3 thoughts on “Nicaragua Is the New South Dakota

  1. David, if pubic policy and religion shouldn’t mix, when should moral decisions be considered religious? Christians believe murder is a sin, but our public policy that makes murder illegal can’t be classified simply as religious. People can oppose abortion on a variety of grounds, not just religious ones. Conversely, many argue that it is immoral for our country not to establish public policy that works to end homelessness. Are Catholics advocating such mixing public policy and religion?

  2. The point, Mr RongRI, is that medical decisions should be made for medical reasons. Doctors should provide the appropriate care without having to worry about whether s/he is offending someone’s religious sensibilities.

    The ridiculous banning of medical marijuana is another such example. Study after study show that it works and it’s much less harmful than alternatives, and yet foggy “moral” principles get in the way of sound medical practice.

    Both of these are very, very different from your strawman about homelessness. Certainly, morals should infuse our public policy, but let’s be clear on what we’re discussing, and why.

    And, btw, John Paul II was an outspoken advocate of social justice, and he was vehemently opposed to the Iraq War. Love how “conservatives” pick and choose their values.

    But the point is that if you believe that abortion is wrong, don’t have one. But realize that the reasons you believe it’s wrong are based on your religious principles. And “…[c]ongress shall make no law respecting an establishment of religion…”

    Funny, the New Testament (and large chunks of the Old) are filled with invective against the wealthy and powerful. If you want a truly Christ-ian value, antipathy towards the rich is a Big One.
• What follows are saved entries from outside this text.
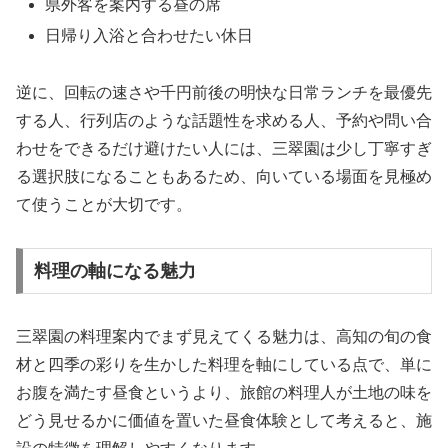
県外客を案内する昼の席
日帰り入浴と合わせたい休日
逆に、回転の速さや千円前後の明快な日常ランチを最優先
する人、行列店のような話題性を求める人、予約や問い合
わせをできるだけ避けたい人には、三翠園は少し丁寧すぎ
る選択肢になることもあるため、向いている場面を見極め
て使うことが大切です。
料理の軸になる魅力
三翠園の料理案内でまず見えてくる魅力は、高知の旬の食
材と四季の彩りを生かした料理を軸にしている点で、単に
お腹を満たす昼食というより、旅館の料理人が土地の味を
どう見せるかに価値を置いた昼食体験として考えると、施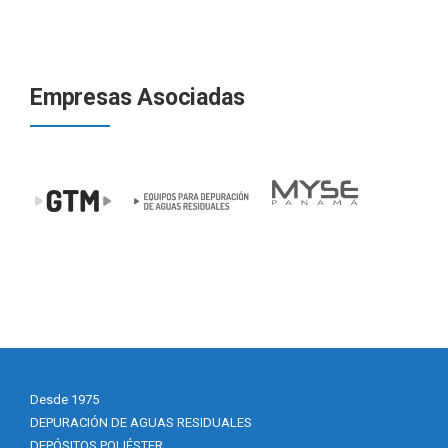
Empresas Asociadas
Desde 1975
DEPURACIÓN DE AGUAS RESIDUALES
DEPÓSITOS POLIÉSTER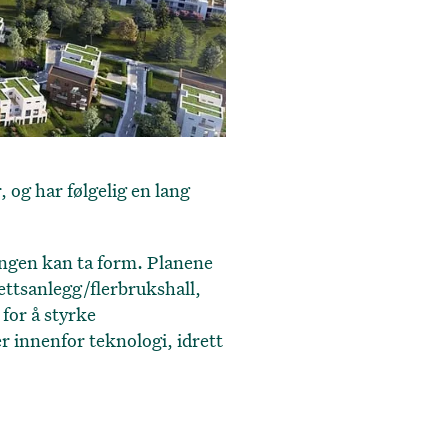
 og har følgelig en lang
ingen kan ta form. Planene
ettsanlegg/flerbrukshall,
for å styrke
r innenfor teknologi, idrett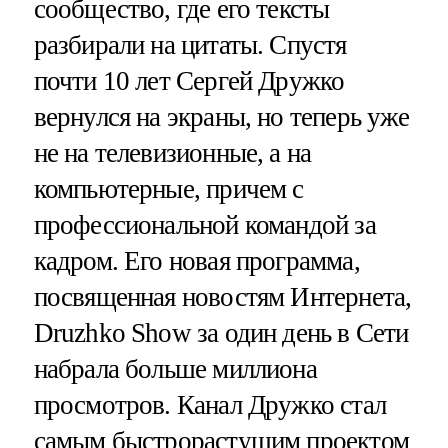
сообщество, где его тексты
разбирали на цитаты. Спустя
почти 10 лет Сергей Дружко
вернулся на экраны, но теперь уже
не на телевизионные, а на
компьютерные, причем с
профессиональной командой за
кадром. Его новая программа,
посвященная новостям Интернета,
Druzhko Show за один день в Сети
набрала больше миллиона
просмотров. Канал Дружко стал
самым быстрорастущим проектом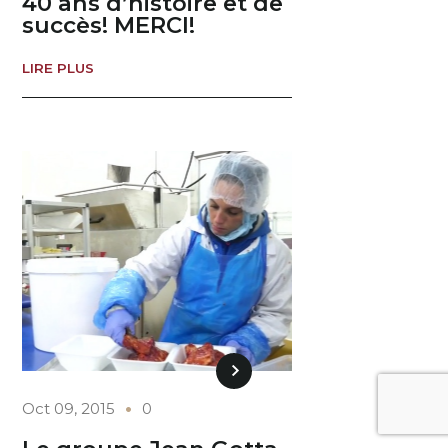
40 ans d’histoire et de
succès! MERCI!
LIRE PLUS
Oct 09, 2015
0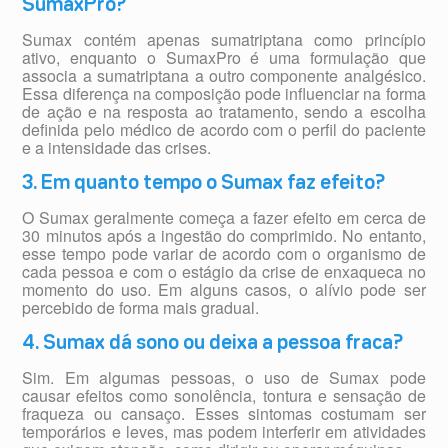
SumaxPro?
Sumax contém apenas sumatriptana como princípio
ativo, enquanto o SumaxPro é uma formulação que
associa a sumatriptana a outro componente analgésico.
Essa diferença na composição pode influenciar na forma
de ação e na resposta ao tratamento, sendo a escolha
definida pelo médico de acordo com o perfil do paciente
e a intensidade das crises.
3. Em quanto tempo o Sumax faz efeito?
O Sumax geralmente começa a fazer efeito em cerca de
30 minutos após a ingestão do comprimido. No entanto,
esse tempo pode variar de acordo com o organismo de
cada pessoa e com o estágio da crise de enxaqueca no
momento do uso. Em alguns casos, o alívio pode ser
percebido de forma mais gradual.
4. Sumax dá sono ou deixa a pessoa fraca?
Sim. Em algumas pessoas, o uso de Sumax pode
causar efeitos como sonolência, tontura e sensação de
fraqueza ou cansaço. Esses sintomas costumam ser
temporários e leves, mas podem interferir em atividades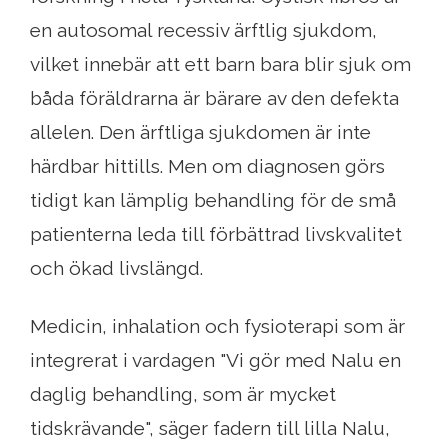
en autosomal recessiv ärftlig sjukdom,
vilket innebär att ett barn bara blir sjuk om
båda föräldrarna är bärare av den defekta
allelen. Den ärftliga sjukdomen är inte
härdbar hittills. Men om diagnosen görs
tidigt kan lämplig behandling för de små
patienterna leda till förbättrad livskvalitet
och ökad livslängd.
Medicin, inhalation och fysioterapi som är
integrerat i vardagen "Vi gör med Nalu en
daglig behandling, som är mycket
tidskrävande", säger fadern till lilla Nalu,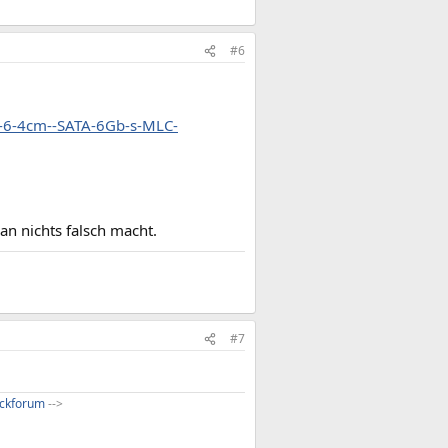
#6
l--6-4cm--SATA-6Gb-s-MLC-
an nichts falsch macht.
#7
ckforum
-->​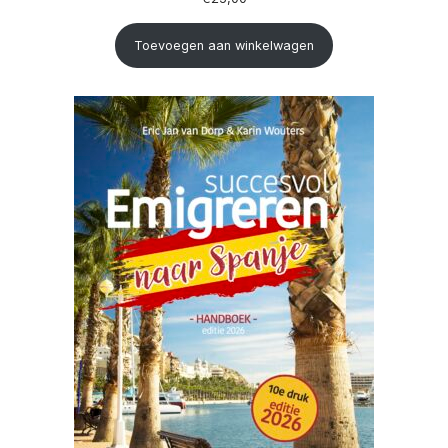
Toevoegen aan winkelwagen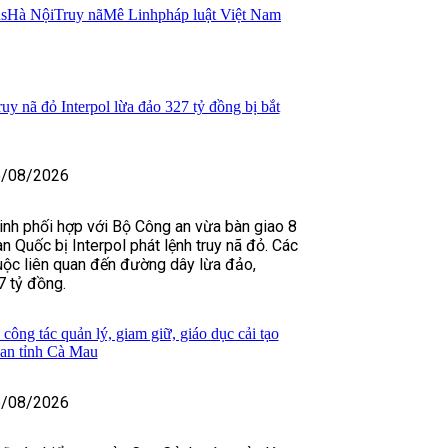
us
Hà Nội
Truy nã
Mê Linh
pháp luật Việt Nam
uy nã đỏ Interpol lừa đảo 327 tỷ đồng bị bắt
/08/2026
inh phối hợp với Bộ Công an vừa bàn giao 8
 Quốc bị Interpol phát lệnh truy nã đỏ. Các
uộc liên quan đến đường dây lừa đảo,
 tỷ đồng.
công tác quản lý, giam giữ, giáo dục cải tạo
an tỉnh Cà Mau
/08/2026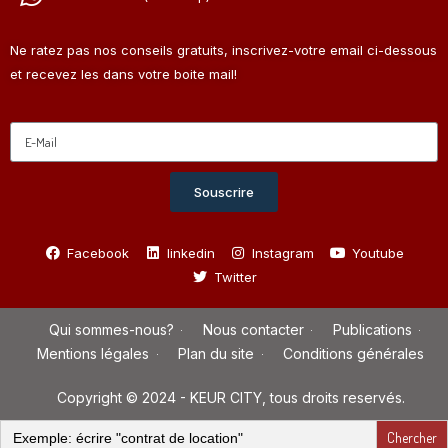
Ne ratez pas nos conseils gratuits, inscrivez-votre email ci-dessous
et recevez les dans votre boite mail!
Souscrire
Facebook
linkedin
Instagram
Youtube
Twitter
Qui sommes-nous?
Nous contacter
Publications
Mentions légales
Plan du site
Conditions générales
Copyright © 2024 - KEUR CITY, tous droits reservés.
Search
for: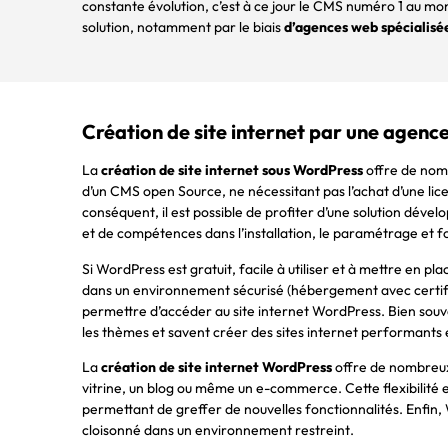
constante évolution, c’est à ce jour le CMS numéro 1 au m
solution, notamment par le biais
d’agences web spécialisé
Création de site internet par une agen
La
création de site internet sous WordPress
offre de nomb
d’un CMS open Source, ne nécessitant pas l’achat d’une lic
conséquent, il est possible de profiter d’une solution dé
et de compétences dans l’installation, le paramétrage et fo
Si WordPress est gratuit, facile à utiliser et à mettre en
dans un environnement sécurisé (hébergement avec certific
permettre d’accéder au site internet WordPress. Bien souv
les thèmes et savent créer des sites internet performants e
La
création de site internet WordPress
offre de nombreux 
vitrine, un blog ou même un e-commerce. Cette flexibilité e
permettant de greffer de nouvelles fonctionnalités. Enfin, 
cloisonné dans un environnement restreint.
So why doesn’t the obscene amassing of wealth offend more religious sensibilities?

  3. I think that the movie Fatal Attraction has shown that American men and women will accept abortion if the mother dies with the fetus. I knew a woman who was admitted into a psychiatric ward of a religiously run hospital that is vocal in its opposition of abortion when on this ward she was found out to be pregnant she was sent by her doctor with the approval of the adminstration to have an abortion. It is not abortion that is offensive to pro lifers and their institutions they will quickly force an abortion on a woman if it is to their best interests it is the fact that the WOMAN CHOOSES that is the offense.